Who’s Afraid of Virginia Woolf? – July 9-10
Directed by Mike Nichols (1966)
Just 34 years old but made to look much older, Taylor please opposite Richard Burton and won the Oscar for Best Actress with her performance in this play adaptation about the deep troubles of a middle-aged couple becoming evident during a double date with a much younger couple.  This film was nominated for Best Picture and
BOOM! (1968) & Secret Ceremony (1968) – July 16-17 (Liz & Losey double feature)
Directed by Joseph Losey
Boom! stars Richard Burton, who in reality was romantically involved with Taylor, which caused a very public Hollywood scandal.  Secret Ceremony stars Mia Farrow and Robert Mitchum.  The program will close with this double feature.

Franklin Theatre Grand Opening

After a 4 year hiatus, the historic Franklin Theatre is now finally ready to open its doors once again.  Originally built in 1937, the Franklin Theatre, closed up shop in 2007 amid questions of whether it would ever open again.  Now, after a multi-million dollar renovation, the theatre officially reopens this Friday, June 3.  The theatre will also be the venue of regular concert events, musical theatre and plays.  The Grand Opening street party begins at 6:00 pm on Friday, June 3 in front of the theatre where there will also be an outside screening of The Wizard of Oz.
The Franklin Theatre’s first film screened since its re-opening will be Gone with the Wind, playing June 3-4, followed by Charlotte’s Web, Casablanca and The King’s Speech throughout the rest of the week.  Go to the theatre’s main website for more programming details regarding films, live concert and theatre events.

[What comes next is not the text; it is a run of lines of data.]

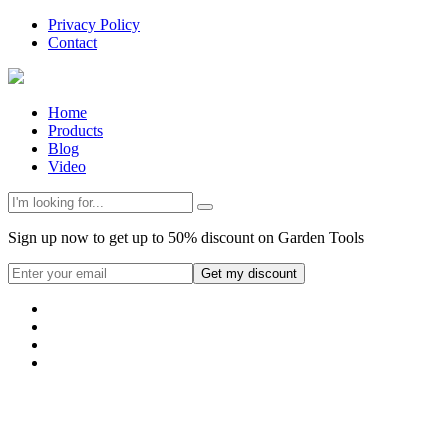
Privacy Policy
Contact
Home
Products
Blog
Video
Sign up now to get up to 50% discount on Garden Tools
Get my discount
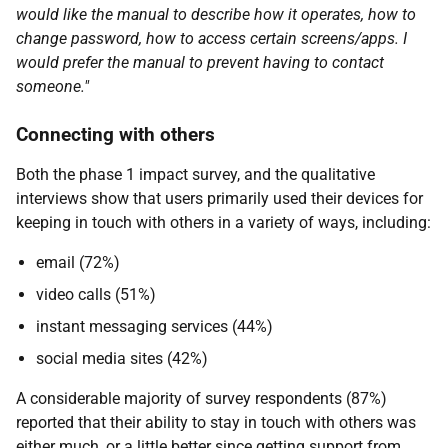
would like the manual to describe how it operates, how to
change password, how to access certain screens/apps. I
would prefer the manual to prevent having to contact
someone."
Connecting with others
Both the phase 1 impact survey, and the qualitative
interviews show that users primarily used their devices for
keeping in touch with others in a variety of ways, including:
email (72%)
video calls (51%)
instant messaging services (44%)
social media sites (42%)
A considerable majority of survey respondents (87%)
reported that their ability to stay in touch with others was
either much, or a little better since getting support from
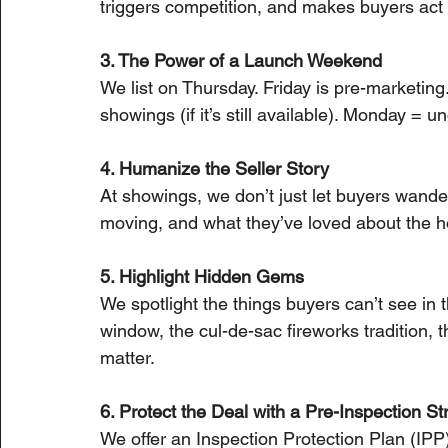
triggers competition, and makes buyers act 
3. The Power of a Launch Weekend
We list on Thursday. Friday is pre-marketin
showings (if it’s still available). Monday = u
4. Humanize the Seller Story
At showings, we don’t just let buyers wander
moving, and what they’ve loved about the ho
5. Highlight Hidden Gems
We spotlight the things buyers can’t see in 
window, the cul-de-sac fireworks tradition, t
matter.
6. Protect the Deal with a Pre-Inspection St
We offer an Inspection Protection Plan (IPP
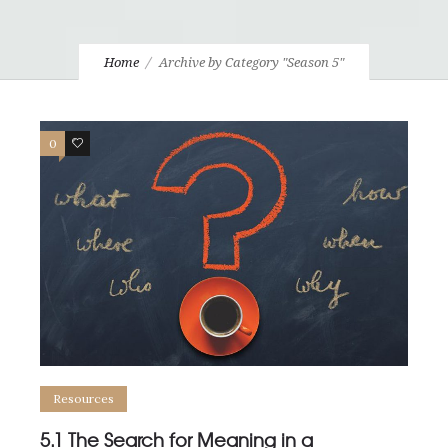
Home
Archive by Category "Season 5"
0
0
Resources
5.1 The Search for Meaning in a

The Franklin Theatre is one of the last remaining small-house, old school, independent theatres left in the South.  We’re very lucky to have the 2 of them in the Nashville area, including cross town indie Belcourt theatre.  If you’re free this weekend, then you should check out the Franklin Theatre’s grand opening street party or one of the great films showing this week.